Data for the task =>
● ● ● ● ● ● ●
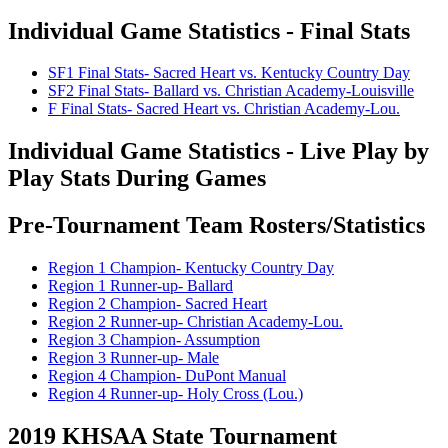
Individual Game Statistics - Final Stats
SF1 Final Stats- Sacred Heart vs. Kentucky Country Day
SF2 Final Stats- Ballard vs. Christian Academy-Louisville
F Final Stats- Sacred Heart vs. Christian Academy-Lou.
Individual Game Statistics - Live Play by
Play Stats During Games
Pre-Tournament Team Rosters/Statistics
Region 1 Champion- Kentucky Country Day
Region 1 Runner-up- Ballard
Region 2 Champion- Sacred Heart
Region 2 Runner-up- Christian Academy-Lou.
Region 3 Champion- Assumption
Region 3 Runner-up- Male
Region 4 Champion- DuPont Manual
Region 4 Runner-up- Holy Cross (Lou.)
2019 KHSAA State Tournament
● ● ● ● ● ● ●
Wherever the string "Runner" appears in the data above, report the whole line.

Response =>
Region 1 Runner-up- Ballard
Region 2 Runner-up- Christian Academy-Lou.
Region 3 Runner-up- Male
Region 4 Runner-up- Holy Cross (Lou.)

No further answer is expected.